I see you're unfamiliar with Englebart. At a time when most of us were doing batch processing on punch cards, at a time when the real digital elite was obsessed with the idea of "artificial intelligence" (hoping to get the computer to do more without submitting another damn deck of punch cards), Englebart came of with a vision of computers as interactive devices, partners that would amplify intelligence, and allow remote collaborative efforts between groups of people.
In other words, the world we're living in, except for that bit about "amplified intelligence".
If you watch the video, the audience reaction is remarkable. Basically, it appears to be composed of people who
1) cannot interpret or perceive when *real* human emotion is on display before them , or what it might mean.
2) react chiefly to the *form* of his sentences, and not the spoken content. Specifically, when Ted pauses, they interpret this as they're being given a pause by the speaker to process some joke which they were just told, and in response laugh politely.
The laughter is entirely inappropriate. Ted's pausing because he's overcome with emotion. That choking sound, that's where we get the phrase "getting choked up". That sniffling sound? That's Ted repressing tears and not a cue that you just heard a Louis CK -style joke which somehow went whizzing over your head.
Here's a guy -Ted Nelson - himself a luminary on par with Engelbart and Knuth, whose own vision for Xanadu :
http://en.wikipedia.org/wiki/Project_Xanadu
has largely been ignored and forgotten IMO, honoring us with his actual, uncensored thoughts about the life and passing one of his fellow greats, and people don't get it, at all. This is how the world is.
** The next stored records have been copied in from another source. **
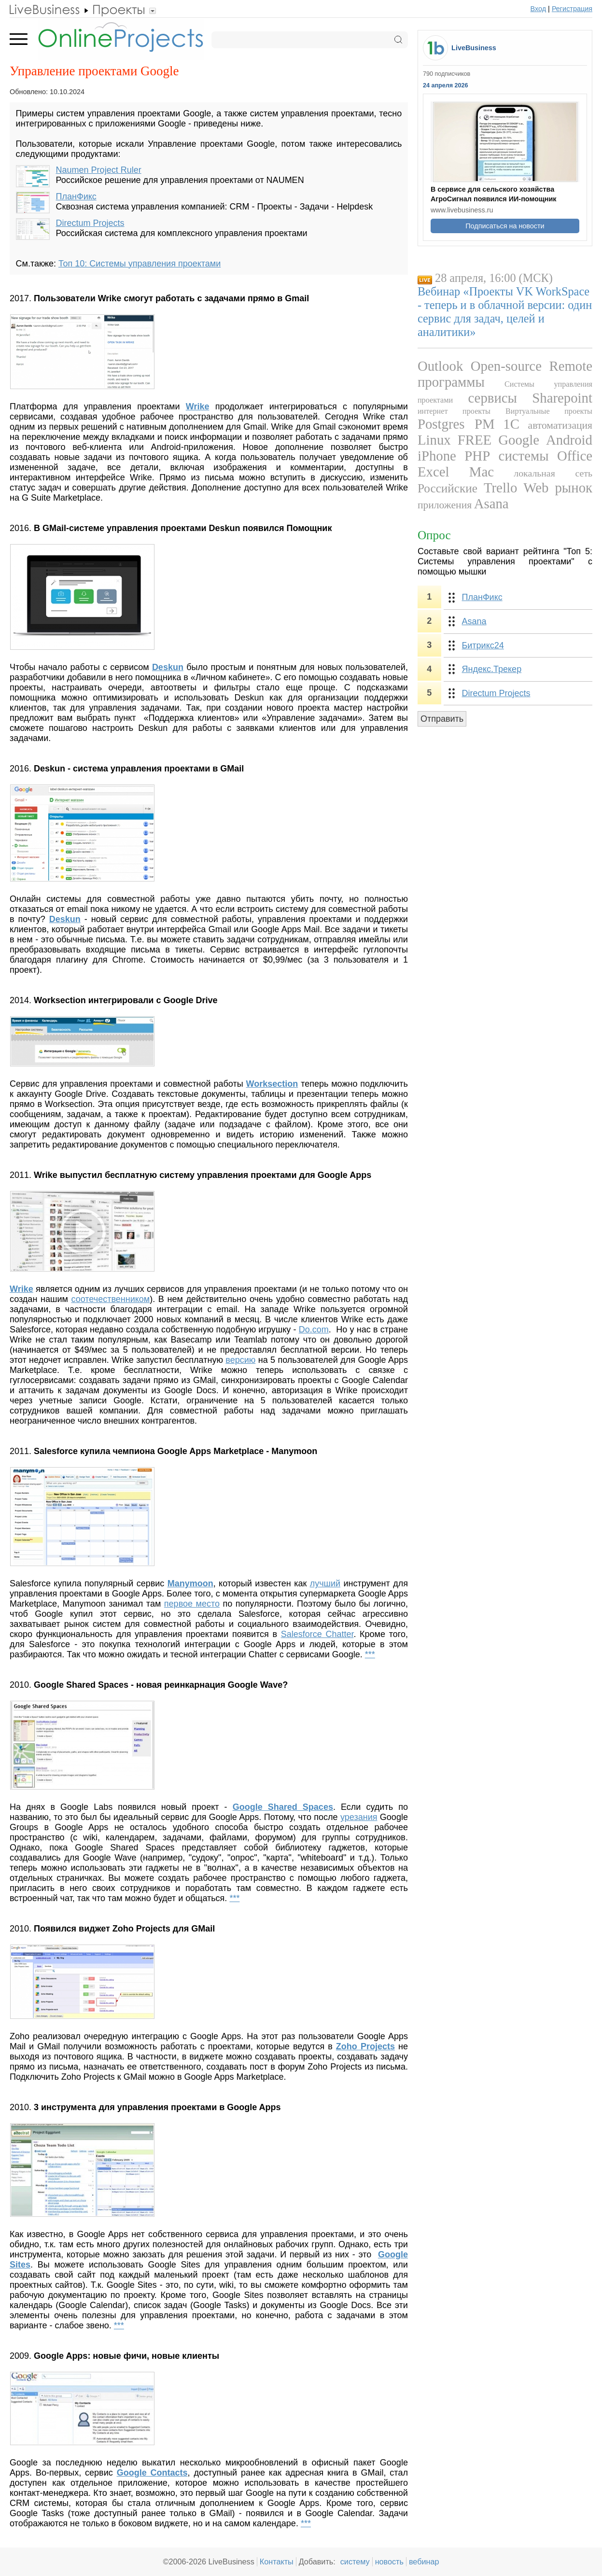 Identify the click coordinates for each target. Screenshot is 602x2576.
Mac (481, 471)
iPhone (437, 455)
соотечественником (110, 1299)
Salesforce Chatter (317, 1634)
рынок (573, 487)
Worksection (272, 1084)
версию (240, 1360)
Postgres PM (456, 424)
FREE (474, 440)
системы (524, 455)
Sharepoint (562, 398)
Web (535, 487)
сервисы (492, 398)
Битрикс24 (483, 645)
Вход (538, 9)
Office (574, 455)
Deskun (167, 667)
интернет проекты (454, 411)
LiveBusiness (473, 48)
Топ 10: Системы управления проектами (139, 263)
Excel (433, 471)
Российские (447, 488)
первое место (192, 1604)
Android (569, 440)
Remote (570, 366)
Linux (434, 440)
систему (355, 2561)
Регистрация (572, 9)
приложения (445, 505)
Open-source (506, 366)
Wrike (198, 406)
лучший (325, 1583)
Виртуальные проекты (548, 411)
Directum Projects (90, 223)
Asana (491, 503)
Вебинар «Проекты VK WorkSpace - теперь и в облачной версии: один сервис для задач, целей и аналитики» (505, 311)
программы (451, 382)
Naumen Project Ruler (98, 170)
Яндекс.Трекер (492, 669)
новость (389, 2561)
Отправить (441, 719)
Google (518, 440)
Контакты (277, 2561)
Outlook (440, 366)
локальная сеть (553, 473)
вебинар (424, 2561)
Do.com (314, 1329)
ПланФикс (76, 196)
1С (511, 424)
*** (370, 1654)
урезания (358, 1817)
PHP (477, 455)
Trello (500, 487)
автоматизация (560, 425) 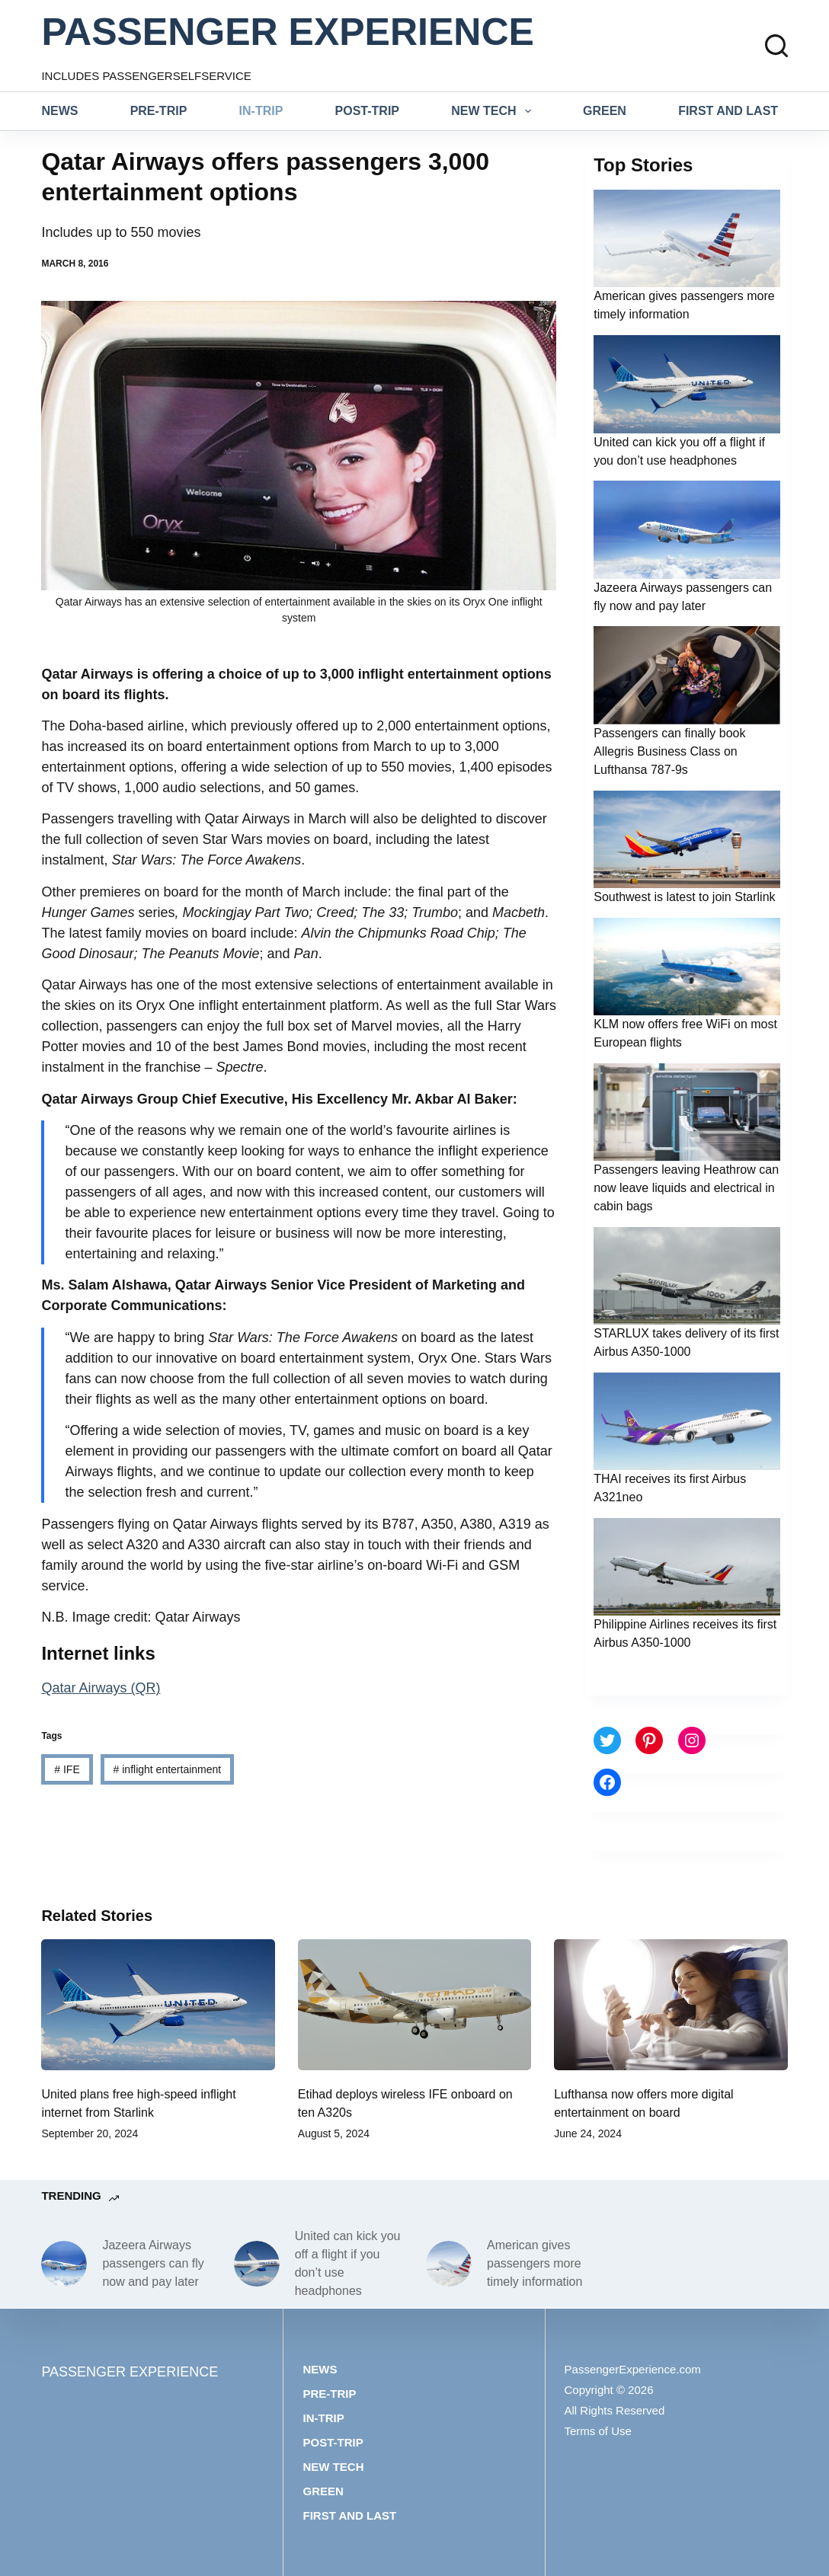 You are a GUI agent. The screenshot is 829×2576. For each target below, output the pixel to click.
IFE (66, 1769)
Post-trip (367, 110)
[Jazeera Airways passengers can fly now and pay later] (64, 2264)
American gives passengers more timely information (534, 2263)
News (59, 110)
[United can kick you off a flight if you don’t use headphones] (257, 2264)
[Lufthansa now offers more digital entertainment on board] (670, 2004)
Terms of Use (598, 2430)
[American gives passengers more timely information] (449, 2264)
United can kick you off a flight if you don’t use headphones (348, 2263)
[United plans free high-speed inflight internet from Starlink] (157, 2004)
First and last (728, 110)
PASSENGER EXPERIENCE (287, 32)
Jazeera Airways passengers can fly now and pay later (152, 2263)
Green (604, 110)
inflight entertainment (168, 1769)
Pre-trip (158, 110)
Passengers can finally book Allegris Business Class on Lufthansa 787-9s (669, 751)
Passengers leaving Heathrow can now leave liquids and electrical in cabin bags (686, 1188)
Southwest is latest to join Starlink (684, 896)
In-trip (261, 110)
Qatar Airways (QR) (100, 1687)
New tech (494, 111)
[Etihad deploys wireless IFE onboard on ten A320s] (414, 2004) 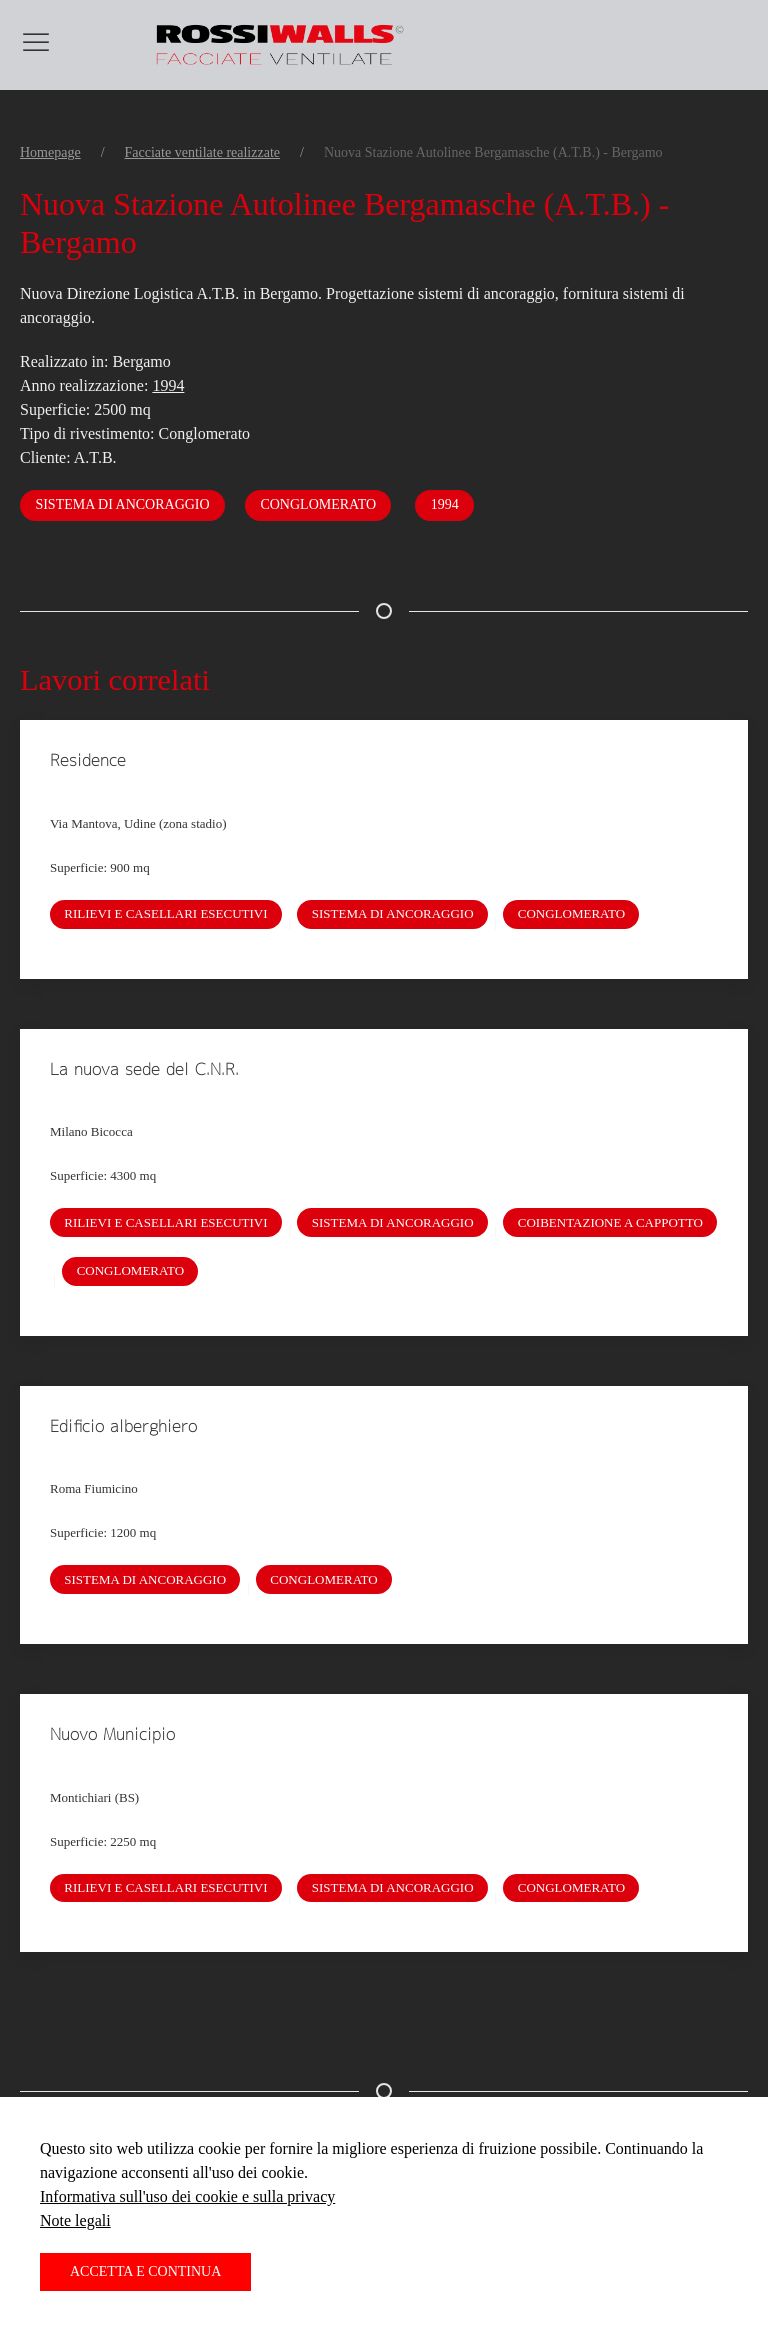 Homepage (50, 152)
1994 (168, 385)
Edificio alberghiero (123, 1426)
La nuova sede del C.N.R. (144, 1069)
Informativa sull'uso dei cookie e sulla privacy (187, 2196)
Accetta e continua (145, 2271)
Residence (88, 760)
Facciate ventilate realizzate (202, 152)
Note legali (75, 2220)
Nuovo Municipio (112, 1734) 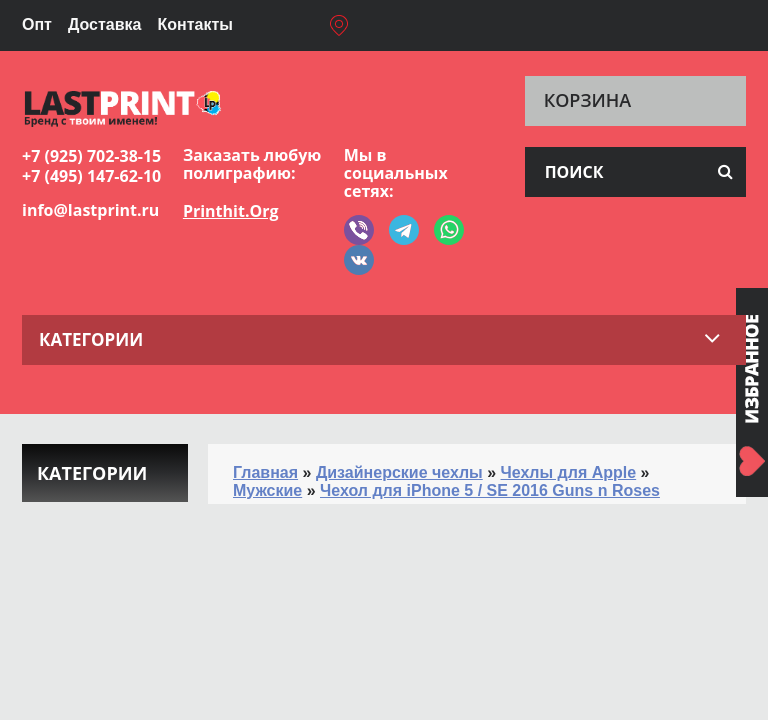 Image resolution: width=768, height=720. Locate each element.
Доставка (105, 24)
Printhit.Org (231, 211)
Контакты (194, 24)
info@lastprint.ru (90, 210)
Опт (37, 24) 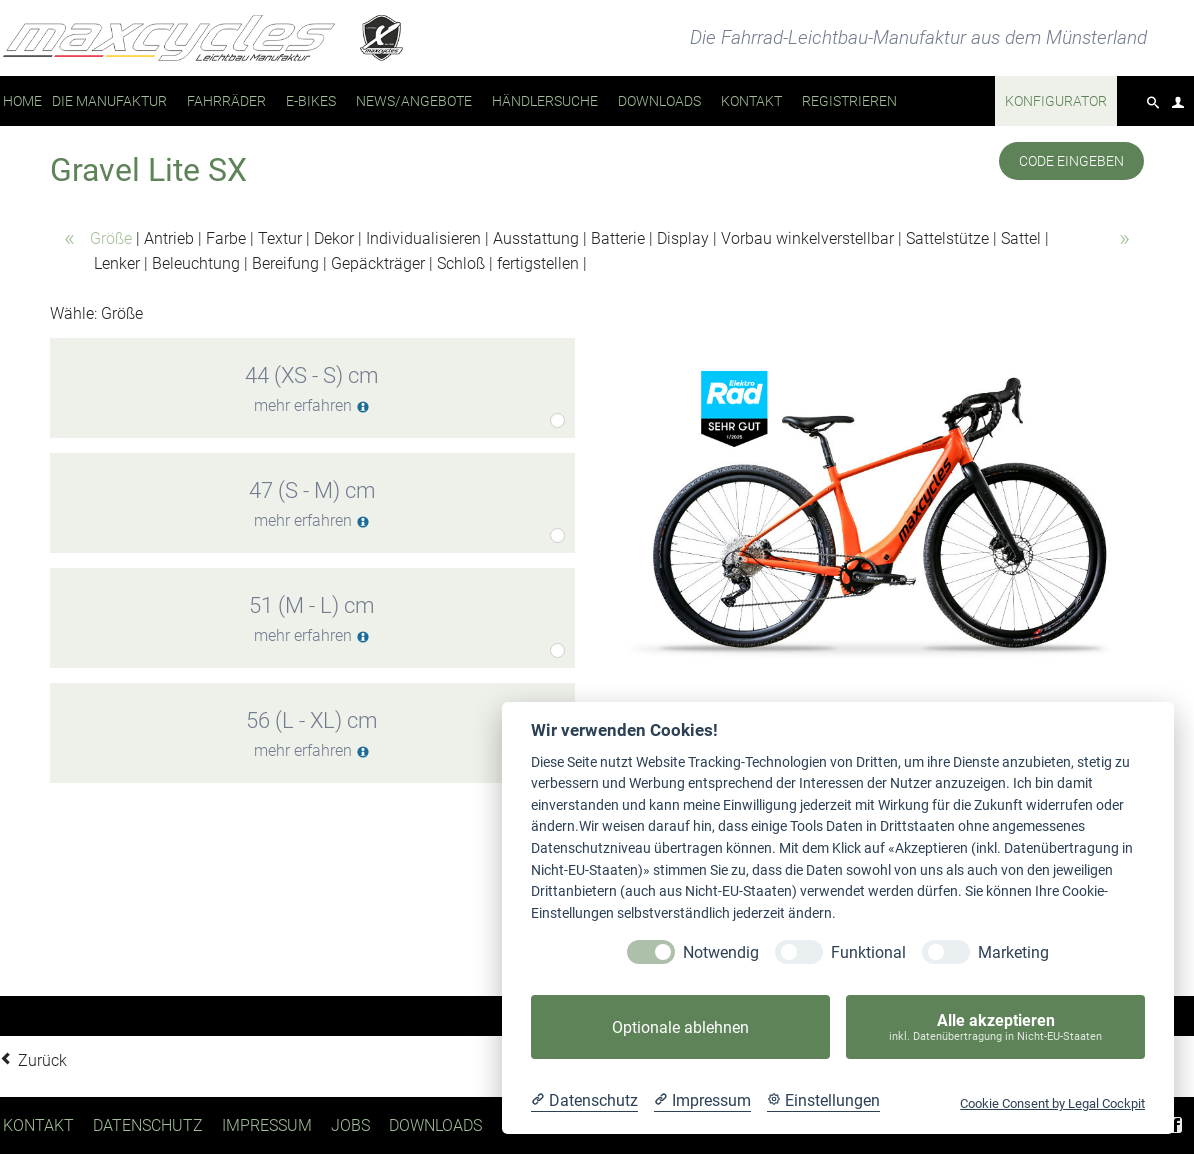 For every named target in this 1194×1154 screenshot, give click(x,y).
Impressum (267, 1125)
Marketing (1013, 952)
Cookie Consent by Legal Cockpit (1052, 1103)
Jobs (350, 1125)
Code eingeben (1071, 161)
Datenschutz (148, 1125)
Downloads (435, 1125)
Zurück (42, 1060)
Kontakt (38, 1125)
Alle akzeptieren (995, 1027)
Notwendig (721, 952)
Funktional (868, 952)
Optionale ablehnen (680, 1027)
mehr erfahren (312, 405)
The vacuous - yet ambitious ! - (lived there, know them ) residents of Mountain View and Sunnyvale and Palo Alto don't even know it's them he's ripping when he says:
"Perhaps his notion of accelerating collaboration and cooperation was a pipe dream in this dirty world of organizational politics, jockeying and backstabbing and euphemizing evil."
a quote that reminded me of a line from Bilbo Baggins' speech at his "eleventy-one" birthday party:
"I don't know half of you half as well as I should like; and I like less than half of you half as well as you deserve."
The fact is the gentle, humane, inclusive and egalitarian visions of saints is an quiet and unassuming brute force of nature, provably irrepressible and the thing upon which every other owes its existence; it's like water. It is continually being reborn and reintroduced into the world over and over again, indefatiqable never driven out, never depleted, never defeated or even much deflected, unstoppable unstoppable unstoppable, having its way on the field of historical time, which is its only concern.
Me too!
The internet existed in 1984. Some of us old timers still remember when AOL opened a gate and let their users into the readnews internet community, everything started going downhill about then. :-)
Could you be misremembering the Eternal September of 1993? The name AOL didn't event exist until 1989. Usenet did exist in 1984, but it was over UUCP, and there were less than 1000 hosts.